Innehåll (Contents) 2002:2

Uppsatser (Articles)

Bilden av Ådalshändelserna 1931 – 70 år av kamp om historien

Roger Johansson

Fulltext (pdf)

Summary

The Images of the Events in Ådalen 1931

During a demonstration 1931, four men and one young woman were shot to death and five others injured by military troops ordered to Lunde harbour in Ådalen. Inspired by a number of other researchers (Koselleck, Samuel, Somers, Stråth, Södring, Jensen and Burke, to name a few), my investigation has analysed how the story of the dramatic events in Ådalen has been told and changed from the days following the shots until the 1990’s. It is about how Ådalen became a concept, which in its turn has become part of larger stories with strong symbolism.
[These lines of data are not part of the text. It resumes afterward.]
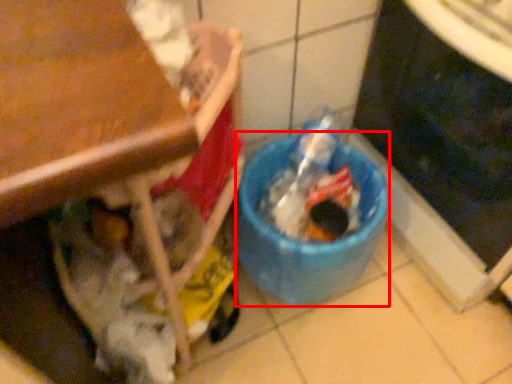 Question: From the image's perspective, what is the correct spatial positioning of recycling bin (annotated by the red box) in reference to appliance?

Choices:
 (A) below
 (B) above

Answer: (A) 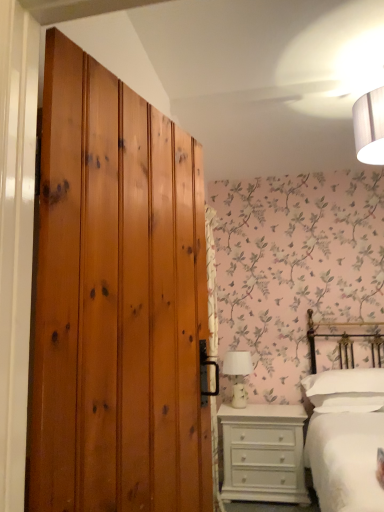 Question: Would you consider white ceramic table lamp at center to be distant from wooden wardrobe at left?

Choices:
 (A) no
 (B) yes

Answer: (B)

Question: From the image's perspective, is white ceramic table lamp at center above wooden wardrobe at left?

Choices:
 (A) no
 (B) yes

Answer: (A)

Question: From the image's perspective, does white ceramic table lamp at center appear lower than wooden wardrobe at left?

Choices:
 (A) yes
 (B) no

Answer: (A)

Question: Is white ceramic table lamp at center beside wooden wardrobe at left?

Choices:
 (A) yes
 (B) no

Answer: (B)

Question: Can you confirm if white ceramic table lamp at center is smaller than wooden wardrobe at left?

Choices:
 (A) yes
 (B) no

Answer: (A)

Question: Can you confirm if white ceramic table lamp at center is positioned to the right of wooden wardrobe at left?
My investigation is connected to others that have looked carefully at the Welfare State and the Swedish Model. However, it attains its unique profile partly through its focus on Ådalen, but more specifically through the breadth of types of material and levels of material which make up the basis for analysis.

During the period 1940 until the late 1960s, the attitude taken by Per Albin’s social democrats was given hegemony by its interpretation of Ådalen and the Welfare State: this is shown by the fact that Ådalen became less prominent in text books and less studied by historians, it was less discussed and the controversy altogether less heated. In this way, the image of Ådalen can also be read in silence.

A number of historians have pointed out that we write history from the perspective of our own time and understand and interpret it from the point of view of our epoch’s social and cultural questioning. History is written in definite contexts, where we read ourselves into larger stories. In my analysis, this becomes clear in respect to the challenges of the late 1960’s. Very roughly, things stood thus: 1968 sees a change in the writing of history in the literature of, for example, Birger Norman, and in this literature’s positive reception by critics, in schoolbooks for the compulsory school in 1970, in 1976 in union historical texts, and finally in the 1980’s in university texts and in the social democratic rhetoric used in the 1982 election campaign. For the first time since the start of the 1930’s Ådalen was used by the social democratic campaign in agitation against the bourgeois parties and the Employers’ Federation, and some weeks later, 25 000 people heard how the theme was taken up again at the inauguration of Lenny Clarhäll’s monument in Lunde, Ådalen. Not least in the union historical texts, in the mid 1970s Ådalen clearly became a pedagogical example of the need for solidarity within the workers’ movement. There are differences as well as similarities in comparing school texts and union historical texts. The latter were an expression of the movement’s own writing of history. It seems as though it was a general tendency towards the politics of the left which brought Ådalen into school texts for the compulsory school in 1970, while the unions’ history writers reflect another discussion which came to prominence in the commemorative writings that appeared after the change of government in 1976.

Ådalen has truly worked as a metaphor and an image in the sense discussed in modern research: the events quickly became a highly charged story on which various groups struggled to imprint their interpretations. The name Ådalen has for decades been used time and time again as an image or as a marker in various interpretations of the growth of modern Sweden.